The city agreed to rededicate the property earlier this year. As part of a start-up company called Reality Development, Nikols has since submitted designs for a six-story residential, office, and retail project anchored at that southeast corner of State Street and 1300 South and stretching south along the state.

(Francisco Kjolseth | The Salt Lake Tribune) Coachman’s Dinner & Pancake House at 1301 S. State St. closed after 60 years to make way for new development. There is a chance it will open again.

The news that Coachman’s was ceasing to make room for redevelopment – a goodbye delivered by the restaurant’s iconic sign on State Street – drew a flurry of support from long-time customers and filled the cozy diner in his last days with remembering guests.

But as quickly as Utah’s capital is growing, said Nikols, once the 60-year-old diner and an adjoining two-story office building is demolished and the new residential complex built, “that will be a year and a half the least. People’s lives change and you never know what’s going to happen. “

Coachman Mixed Use, as the new condominium project is called, will, according to the submitted plans, offer lower-cost, one- and two-bedroom condominiums with structured parking, as well as retail space on the ground floor and offices on the second floor in this prominent corner of City Hall.

It’s part of an ongoing building boom across the city, including an increase in residential construction that is often replacing old commercial buildings.

The Coachman owner said the condominium project is “non-money motivated” and aims to provide an option for “affordable ownership for people just starting out in life.”

He also hopes the approach will encourage additional long-term investments in the surrounding neighborhood along State Street that city officials are seeking for redevelopment.

(Francisco Kjolseth | The Salt Lake Tribune) Coachman’s Dinner & Pancake House at 1301 S. State St. closed after 60 years to make way for new development. It is possible to reopen in May.

“This could be very positive and a way to create something for the community,” said Nikols. “I don’t want to make a fortune with these places.
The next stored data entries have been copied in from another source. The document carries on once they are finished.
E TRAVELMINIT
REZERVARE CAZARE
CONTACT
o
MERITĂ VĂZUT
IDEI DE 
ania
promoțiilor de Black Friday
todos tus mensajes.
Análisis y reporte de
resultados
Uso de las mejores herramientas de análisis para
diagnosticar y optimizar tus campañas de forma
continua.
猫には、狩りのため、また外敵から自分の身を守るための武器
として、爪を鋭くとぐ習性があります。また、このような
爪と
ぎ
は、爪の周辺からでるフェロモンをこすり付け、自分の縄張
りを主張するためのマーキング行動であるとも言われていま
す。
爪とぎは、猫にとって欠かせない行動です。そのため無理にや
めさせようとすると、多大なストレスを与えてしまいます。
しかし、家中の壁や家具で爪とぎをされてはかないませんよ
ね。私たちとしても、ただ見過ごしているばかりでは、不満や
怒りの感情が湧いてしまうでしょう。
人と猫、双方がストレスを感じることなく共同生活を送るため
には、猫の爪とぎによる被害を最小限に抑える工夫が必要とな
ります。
I just want to make a profit and also help people.

“It’s going to be neat,” he added.

His plans also envisage a large corner area on the ground floor, where the old restaurant is, for a new “Coachman Restaurant”. There is also talk, Nikols said, of salvaging and reusing the iconic inclined lamplight sign designed by Nikols’ father, longtime restaurateur John Nikols, and which remains a well-known neighborhood landmark.

Talks with preservationists have raised the possibility of possibly cutting the sign into pieces and embedding them in the new building.
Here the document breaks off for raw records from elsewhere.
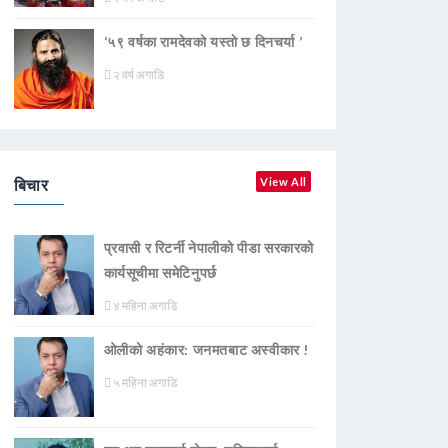
‘५९ वर्षका रामदेवकाे यस्ताे छ दिनचर्या ’
२ वर्ष अगाडि
बिचार
View All
प्रवासी र रिटर्नी नेपालीको पीडा सरकारको
कार्यसूचीमा समेटिनुपर्छ
४ महिना अगाडि
ओलीको अहंकार: जनमतबाट अस्वीकार !
५ महिना अगाडि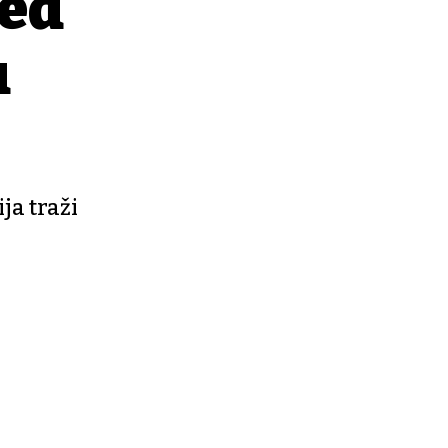
red
u
ja traži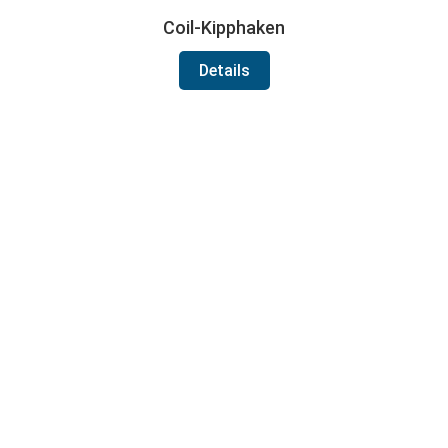
Coil-Kipphaken
Details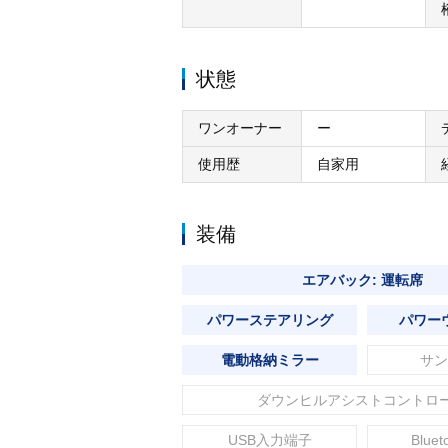
状態
ワンオーナー
ー
使用歴
自家用
装備
エアバック: 運転席
パワーステアリング
パワー
電動格納ミラー
サン
ダウンヒルアシストコントロ
USB入力端子
Blue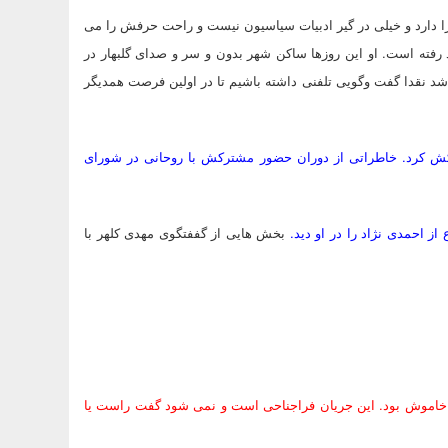
ا دارد و خیلی در گیر ادبیات سیاسیون نیست و راحت حرفش را می
 رفته است. او این روزها ساکن شهر بدون و سر و صدای گلبهار در
شد نقدا گفت وگویی تلفنی داشته باشیم تا در اولین فرصت همدیگر
کمکش کرد. خاطراتی از دوران حضور مشترکش با روحانی در شورای
ز احمدی نژاد را در او دید.
بخش هایی از گففتگوی مهدی کلهر با
دم. به نظرم برنده انتخابات آن 75 درصد اکثریت خاموش بود. این جریان فراجناحی است و نمی شود گفت راست یا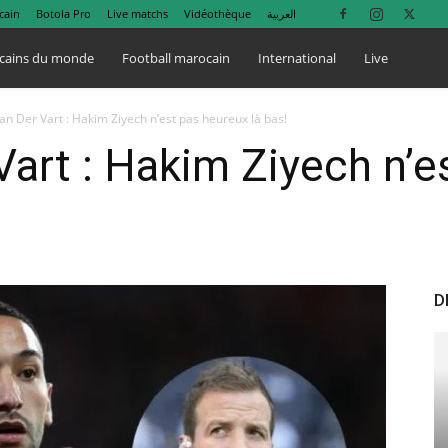
cain
Botola Pro
Live matchs
Vidéothèque
العربية
cains du monde
Football marocain
International
Live
an Der Vart : Hakim Ziyech n’est pas heureux là bas!
Vart : Hakim Ziyech n’e
D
“We’ll see if it’s possible,” said Nikols.

Salt Lake City City Council unanimously agreed to its call for the rededication of the 1.77 acres under Coachman’s offices and adjoining offices in March, shifting from commercial uses to one that has more land uses and taller buildings than mixed four floors.

Nikols has requested to treat the project as a planned development which, if approved, would give him more leeway to make the project compatible with nearby properties, he said. His latest designs also require the approval of city planners, as the facade of the building along State Street appears to protrude beyond a city limit of 60 meters.

The city’s redevelopment agency has meanwhile created a new project area that spans parts of the land on either side of State Street between 300 South and 2100 South – a move that aims to attract additional development through tax incentives and other financial instruments.